Slide from BlackHat 2018 talk about “Why Algorithms Are Dangerous” showing what can go wrong by blindly using AI.
So, the mere fact that a company is using AI or ML in their product is not a good indicator of the product actually doing something smart. On the contrary, most companies I have looked at that claimed to use AI for some core capability are doing it ‘wrong’ in some way, shape or form. To be fair, there are some companies that stick to the right principles, hire actual data scientists, apply algorithms correctly, and interpret the data correctly.
Generally, I see the correct application of AI in the supervised machine learning camp where there is a lot of labeled data available: malware detection (telling benign binaries from malware), malware classification (attributing malware to some malware family), document and Web site classification, document analysis, and natural language understanding for phishing and BEC detection. There is some early but promising work being done on graph (or social network) analytics for communication analysis. But you need a lot of data and contextual information that is not easy to get your hands on. Then, there are a couple of companies that are using belief networks to model expert knowledge, for example, for event triage or insider threat detection. But unfortunately, these companies are a dime a dozen.
That leads us into the next question: What are the top use-cases for AI in security?
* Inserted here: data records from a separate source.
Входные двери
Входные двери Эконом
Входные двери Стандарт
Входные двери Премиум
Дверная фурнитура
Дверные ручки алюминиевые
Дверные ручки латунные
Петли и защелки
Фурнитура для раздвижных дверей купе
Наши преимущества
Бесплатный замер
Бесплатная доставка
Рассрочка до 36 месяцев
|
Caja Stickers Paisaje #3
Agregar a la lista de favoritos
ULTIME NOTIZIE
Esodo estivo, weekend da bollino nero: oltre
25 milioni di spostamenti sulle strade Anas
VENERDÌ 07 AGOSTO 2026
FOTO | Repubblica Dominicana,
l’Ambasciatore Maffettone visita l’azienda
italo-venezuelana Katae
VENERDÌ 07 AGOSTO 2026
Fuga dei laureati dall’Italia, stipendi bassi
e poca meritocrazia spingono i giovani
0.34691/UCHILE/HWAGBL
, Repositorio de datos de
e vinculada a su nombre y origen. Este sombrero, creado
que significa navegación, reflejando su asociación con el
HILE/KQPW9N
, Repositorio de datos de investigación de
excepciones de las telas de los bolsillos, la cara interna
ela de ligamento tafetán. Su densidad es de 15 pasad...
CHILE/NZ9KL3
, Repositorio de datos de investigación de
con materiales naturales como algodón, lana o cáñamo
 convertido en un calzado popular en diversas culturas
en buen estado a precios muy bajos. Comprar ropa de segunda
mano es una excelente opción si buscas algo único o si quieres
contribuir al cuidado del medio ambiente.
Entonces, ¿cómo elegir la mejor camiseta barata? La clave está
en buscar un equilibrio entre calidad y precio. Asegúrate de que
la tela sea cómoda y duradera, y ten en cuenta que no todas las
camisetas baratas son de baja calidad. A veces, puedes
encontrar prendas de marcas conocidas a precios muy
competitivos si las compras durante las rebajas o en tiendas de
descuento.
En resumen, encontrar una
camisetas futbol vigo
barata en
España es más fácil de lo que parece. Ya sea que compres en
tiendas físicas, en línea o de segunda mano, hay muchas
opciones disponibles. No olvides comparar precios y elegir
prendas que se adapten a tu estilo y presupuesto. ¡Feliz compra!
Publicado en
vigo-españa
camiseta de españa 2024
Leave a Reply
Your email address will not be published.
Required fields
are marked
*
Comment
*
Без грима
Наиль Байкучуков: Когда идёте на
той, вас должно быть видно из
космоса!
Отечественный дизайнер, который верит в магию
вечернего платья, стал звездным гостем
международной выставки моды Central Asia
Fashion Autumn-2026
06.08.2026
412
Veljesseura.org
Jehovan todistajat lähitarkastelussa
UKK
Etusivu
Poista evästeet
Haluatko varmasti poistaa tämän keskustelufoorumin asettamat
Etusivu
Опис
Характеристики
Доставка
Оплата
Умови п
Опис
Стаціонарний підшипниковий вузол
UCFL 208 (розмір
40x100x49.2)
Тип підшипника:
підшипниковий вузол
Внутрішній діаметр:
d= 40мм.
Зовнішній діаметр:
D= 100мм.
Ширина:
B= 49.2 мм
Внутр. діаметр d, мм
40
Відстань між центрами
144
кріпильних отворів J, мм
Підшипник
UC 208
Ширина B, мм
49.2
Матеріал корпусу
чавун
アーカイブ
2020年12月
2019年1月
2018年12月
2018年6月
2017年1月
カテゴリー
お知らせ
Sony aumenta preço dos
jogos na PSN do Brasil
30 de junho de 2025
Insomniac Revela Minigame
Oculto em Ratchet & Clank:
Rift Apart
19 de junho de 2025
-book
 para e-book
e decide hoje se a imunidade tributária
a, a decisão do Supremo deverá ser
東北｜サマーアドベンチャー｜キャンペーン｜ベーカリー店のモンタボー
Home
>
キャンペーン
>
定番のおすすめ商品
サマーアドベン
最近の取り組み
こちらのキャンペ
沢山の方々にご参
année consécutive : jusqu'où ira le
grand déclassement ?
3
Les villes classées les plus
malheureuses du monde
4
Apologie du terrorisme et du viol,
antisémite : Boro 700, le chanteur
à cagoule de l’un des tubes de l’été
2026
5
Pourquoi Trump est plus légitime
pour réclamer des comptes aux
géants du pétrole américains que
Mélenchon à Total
I am personally excited about a couple of areas that I think are showing quite some promise to advance the cyber security efforts:
Using NLP and NLU to understand people’s email habits to then identify malicious activity (BEC, phishing, etc). Initially we have tried to run sentiment analysis on messaging data, but we quickly realized we should leave that to analyzing tweets for brand sentiment and avoid making human (or phishing) behavior judgements. It’s a bit too early for that. But there are some successes in topic modeling, token classification of things like account numbers, and even looking at the use of language.
Leveraging graph analytics to map out data movement and data lineage to learn when exfiltration or malicious data modifications are occurring. This topic is not researched well yet and I am not aware of any company or product that does this well just yet. It’s a hard problem on many layers, from data collection to deduplication and interpretation. But that’s also what makes this research interesting.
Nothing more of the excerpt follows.